Also available as slides.
Luckily I don't have to do a lot of manual formatting of semi-structured data, but whenever I do, especially if the text contains quotes or curly braces, it gets ugly very quickly. Not anymore!
var id = 25;
var meep = $"""
<person id="{id}">
<name>John Doe</name>
<address kind="home">Market Street 45</address>
</person>
""";
Not only does string interpolation still work (you can even include raw curly braces without having to escape them by increasing the number of dollar signs at the start), it also removes the newlines after the opening quote and the same plus any whitespace before the closing quote so you have a decent chance of ending up with what you intended.
This finally gives C# pattern matching capabilities on par with the best programming languages out there. You can start writing some truly beautiful stuff.
bool IsPalindrome(char[] characters) => characters switch
{
[var first, .. var middle, var last] => first == last && IsPalindrome(middle),
[] or [_] => true,
};
Thanks to some fancy type system features, the long-standing convention of the
static Parse
factory method can be formalized through the IParsable<TSelf>
interface. It's now possible to have interfaces with static members, which
opens way more cool possibilities than just this.
Given an implementation on your type like this one
record PoorCulture(string Language, string Country) : IParsable<PoorCulture>
{
public static PoorCulture Parse(string s, IFormatProvider? provider)
{
var parts = s.Split('-');
if (parts.Length != 2)
{
throw new FormatException("Oh noes");
}
return new(parts[0], parts[1]);
}
// TryParse omitted for brevity
}
you can use this now standardized implementation of Parse
in a function like
static T GenericParse<T>(string input) where T : IParsable<T>
{
return T.Parse(input, null);
}
which accepts all other parsable types like integers as well.

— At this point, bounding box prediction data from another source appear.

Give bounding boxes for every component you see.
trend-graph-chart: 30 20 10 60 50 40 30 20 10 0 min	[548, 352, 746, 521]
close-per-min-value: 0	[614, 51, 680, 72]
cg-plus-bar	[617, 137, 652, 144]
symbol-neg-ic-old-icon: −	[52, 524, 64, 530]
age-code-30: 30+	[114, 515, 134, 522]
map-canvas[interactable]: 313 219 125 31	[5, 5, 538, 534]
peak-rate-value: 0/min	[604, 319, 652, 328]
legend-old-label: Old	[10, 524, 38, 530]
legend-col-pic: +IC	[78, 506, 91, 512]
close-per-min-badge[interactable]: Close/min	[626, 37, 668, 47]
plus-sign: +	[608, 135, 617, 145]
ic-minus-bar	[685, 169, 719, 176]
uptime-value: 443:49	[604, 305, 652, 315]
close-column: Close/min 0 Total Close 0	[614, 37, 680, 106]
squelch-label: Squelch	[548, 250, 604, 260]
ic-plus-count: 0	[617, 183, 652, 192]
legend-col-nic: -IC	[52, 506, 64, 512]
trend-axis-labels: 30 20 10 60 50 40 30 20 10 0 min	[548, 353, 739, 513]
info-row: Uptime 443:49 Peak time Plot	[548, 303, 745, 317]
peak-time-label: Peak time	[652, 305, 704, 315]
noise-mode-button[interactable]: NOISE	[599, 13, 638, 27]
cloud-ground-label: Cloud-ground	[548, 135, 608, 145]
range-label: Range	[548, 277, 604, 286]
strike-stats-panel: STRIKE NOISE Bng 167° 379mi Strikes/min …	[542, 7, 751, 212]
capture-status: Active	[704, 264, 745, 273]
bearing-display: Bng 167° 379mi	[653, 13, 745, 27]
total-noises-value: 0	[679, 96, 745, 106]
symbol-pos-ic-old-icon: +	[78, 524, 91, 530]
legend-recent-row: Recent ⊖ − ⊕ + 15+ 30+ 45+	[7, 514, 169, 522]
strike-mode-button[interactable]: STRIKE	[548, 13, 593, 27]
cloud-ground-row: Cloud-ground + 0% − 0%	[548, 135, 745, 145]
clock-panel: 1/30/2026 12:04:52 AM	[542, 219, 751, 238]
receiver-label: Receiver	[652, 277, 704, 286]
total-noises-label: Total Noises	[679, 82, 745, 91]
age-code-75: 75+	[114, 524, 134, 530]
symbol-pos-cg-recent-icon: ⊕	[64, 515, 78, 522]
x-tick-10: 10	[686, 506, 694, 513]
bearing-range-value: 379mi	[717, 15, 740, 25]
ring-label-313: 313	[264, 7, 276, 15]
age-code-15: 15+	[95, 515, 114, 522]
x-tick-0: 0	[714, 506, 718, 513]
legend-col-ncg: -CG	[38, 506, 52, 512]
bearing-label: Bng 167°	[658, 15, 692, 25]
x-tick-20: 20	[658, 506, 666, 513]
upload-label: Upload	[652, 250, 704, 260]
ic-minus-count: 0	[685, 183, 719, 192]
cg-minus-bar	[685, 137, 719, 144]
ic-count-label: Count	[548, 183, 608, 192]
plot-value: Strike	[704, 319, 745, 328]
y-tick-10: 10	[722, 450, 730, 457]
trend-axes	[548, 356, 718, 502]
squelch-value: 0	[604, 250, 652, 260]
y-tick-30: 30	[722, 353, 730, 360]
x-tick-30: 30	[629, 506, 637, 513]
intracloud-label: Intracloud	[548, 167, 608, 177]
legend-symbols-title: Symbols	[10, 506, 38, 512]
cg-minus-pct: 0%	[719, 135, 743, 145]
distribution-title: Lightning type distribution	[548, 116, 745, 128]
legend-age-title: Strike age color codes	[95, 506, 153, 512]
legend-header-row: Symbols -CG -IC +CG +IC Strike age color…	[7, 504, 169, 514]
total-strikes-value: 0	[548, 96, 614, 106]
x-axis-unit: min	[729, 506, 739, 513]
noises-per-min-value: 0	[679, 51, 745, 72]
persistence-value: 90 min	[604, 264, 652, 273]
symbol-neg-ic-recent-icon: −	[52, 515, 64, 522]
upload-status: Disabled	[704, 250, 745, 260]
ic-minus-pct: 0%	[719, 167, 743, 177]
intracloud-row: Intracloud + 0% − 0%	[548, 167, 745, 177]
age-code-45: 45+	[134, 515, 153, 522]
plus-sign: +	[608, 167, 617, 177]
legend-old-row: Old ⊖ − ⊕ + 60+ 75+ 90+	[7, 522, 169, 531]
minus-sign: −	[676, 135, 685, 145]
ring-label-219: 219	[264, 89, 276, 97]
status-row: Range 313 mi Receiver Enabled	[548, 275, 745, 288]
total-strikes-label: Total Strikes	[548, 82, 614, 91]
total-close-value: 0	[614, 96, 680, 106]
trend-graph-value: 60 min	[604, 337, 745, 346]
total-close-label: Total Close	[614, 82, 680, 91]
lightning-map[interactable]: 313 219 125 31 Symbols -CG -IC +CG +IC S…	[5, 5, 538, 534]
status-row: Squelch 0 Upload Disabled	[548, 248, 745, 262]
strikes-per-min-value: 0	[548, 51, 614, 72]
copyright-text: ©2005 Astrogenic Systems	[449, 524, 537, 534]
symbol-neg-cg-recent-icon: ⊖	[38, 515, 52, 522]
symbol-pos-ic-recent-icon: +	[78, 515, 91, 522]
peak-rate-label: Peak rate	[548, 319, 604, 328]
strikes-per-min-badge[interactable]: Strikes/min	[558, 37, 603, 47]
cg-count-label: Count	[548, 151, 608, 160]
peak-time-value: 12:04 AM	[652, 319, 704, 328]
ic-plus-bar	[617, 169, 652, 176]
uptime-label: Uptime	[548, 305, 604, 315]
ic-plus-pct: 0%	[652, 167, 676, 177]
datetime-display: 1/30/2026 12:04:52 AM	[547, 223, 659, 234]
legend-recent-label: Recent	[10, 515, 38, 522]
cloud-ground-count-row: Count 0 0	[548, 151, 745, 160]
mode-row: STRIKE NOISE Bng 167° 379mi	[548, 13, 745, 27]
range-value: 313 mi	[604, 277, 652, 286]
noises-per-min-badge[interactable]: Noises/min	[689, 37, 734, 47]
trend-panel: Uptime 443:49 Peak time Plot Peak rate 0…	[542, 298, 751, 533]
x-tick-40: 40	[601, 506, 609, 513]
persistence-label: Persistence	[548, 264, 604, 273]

The object initializer syntax is pretty sweet. But for a long time, using it has been extremely unsafe. Consider the following:
class InsanePerson
{
public int Age { get; init; }
public string FirstName { get; init; } = null!;
public string? MiddleName { get; init; }
}
// We just made a mistake. Is it obvious? No.
var invalidPerson = new InsanePerson { MiddleName = "None" };
With the type receiving the dreaded default constructor, even the compiler
notices that FirstName
for example could be left uninitialized, so in our
infinite wisdom we decide to shut it up with the "trust me"-operator. This is
completely our fault, but a pattern we see frequently. Now for the value type
Age
the language shows us no such kindness, as it will silently
auto-initialize to the default value of 0 if we forget to set it. Just great.
The solution is to create constructors on all types to deny the dumb default constructor. But constructors are so verbose! Luckily, C# 9 graced us with its extremely concise positional record syntax, allowing us to define a type and have its full constructor implemented at the same time on a single line.
record PositionalPerson(int Age, string FirstName, string? MiddleName = null);
// Obviously fails to compile, as it should
var invalidPerson = new PositionalPerson("None");
This is nice and all, but what if you can't or won't use records and are stuck
with classes? C# 11 comes to the rescue with required
members.
class RequiredPerson
{
public required int Age { get; init; }
public required string FirstName { get; init; }
public string? MiddleName { get; init; }
}
// This time the compiler will stop us from shooting ourselves in the foot
var invalidPerson = new RequiredPerson { MiddleName = "None" };
Beautiful!
Admittedly, this is a rather niche thing that I'm pretty sure barely anybody knows about. But those who do, have wanted it badly. If you haven't heard of TPL Dataflow yet, I highly recommend reading up on it. It's a hidden gem of the .NET Framework.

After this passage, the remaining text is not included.